First of all, neither of my grandmothers would have recognized tofu, but that reflects their ethnically European origins. Second of all, vegan recipes often seem full of animal product analogues--soy cheeses, soy milks, cashew cheese, Boca burgers, and wheat gluten 'chicken'. Here's the list of ingredients for Tofutti Mozzarella Soy-Cheese Slices (TM) Water, Partially Hydrognated Soy Bean Oil, Tofu, Soy Protein, Carrageenan, Maltodextrin, Vinegar, Calcium Phosphate, Potato Flakes, Salt, Guar and Carob Bean Gums, Nondairy Lactic Acid, Adipic Acid, Dairy Free Mozzarella Cheese Flavor (derived from vegetable source) Natural Color and Potassium Sorbate. It is, I would say, as processed and commercial a product as KFC. With the important distinction that no animal products were killed in the making. And this is an important distinction. But it's a scary list.
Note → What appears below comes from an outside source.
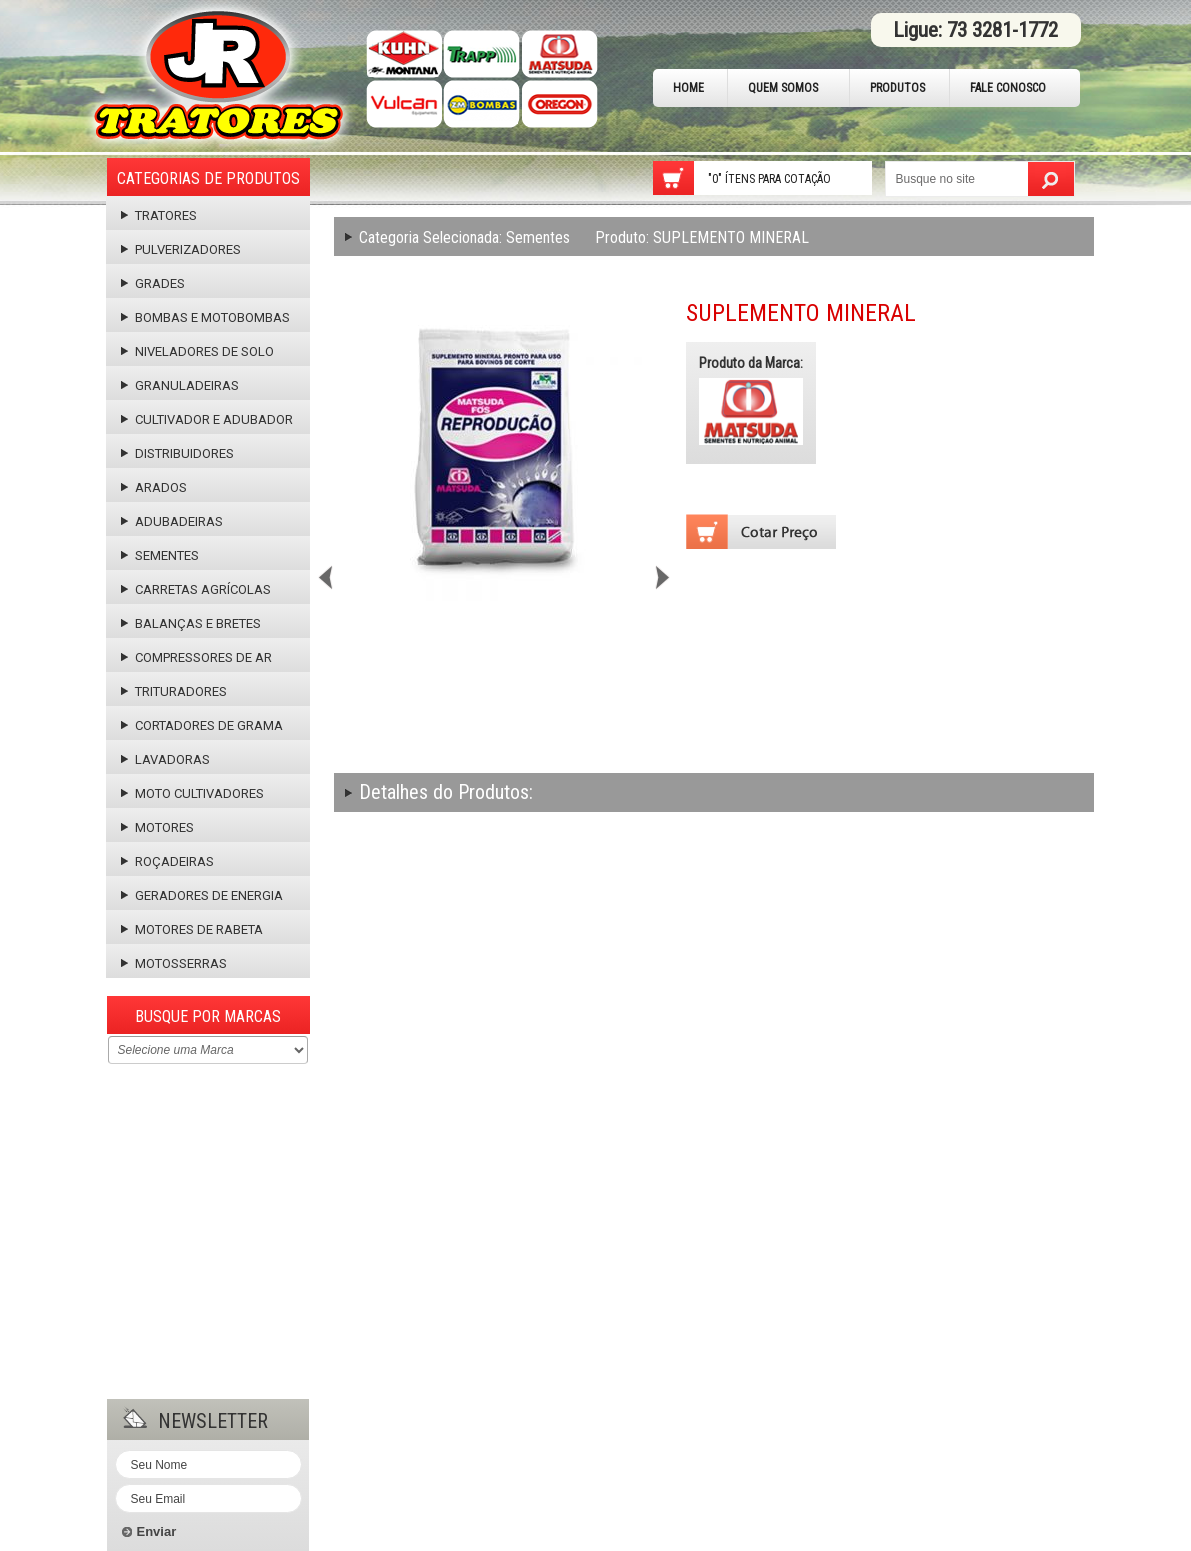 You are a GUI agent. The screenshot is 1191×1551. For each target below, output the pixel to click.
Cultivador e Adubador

We all have rules about what we eat, about what is strange and what is not. Those rules are deeply embedded in our sense of who we are. When I lived in China, the thinks that were most fundamentally disorienting were language, of course, food, and manners. (We think our manners make sense, but honestly, they don't--but that's another post.) We are most comfortable when our food choices are reinforced by the people around us. Food choice is often a source of rebellion.
I'm going to keep doing this, at least for awhile. I've lost two pounds, which is part of it. I feel better--simple carbs make me sleepy and a little dull. And I feel better about my carbon footprint, and all that. I reserve the right to go out and get a hamburger for lunch if I want to. And to eat vegan for dinner if I want to. And frankly, I don't mind if you eat meat. Even for breakfast.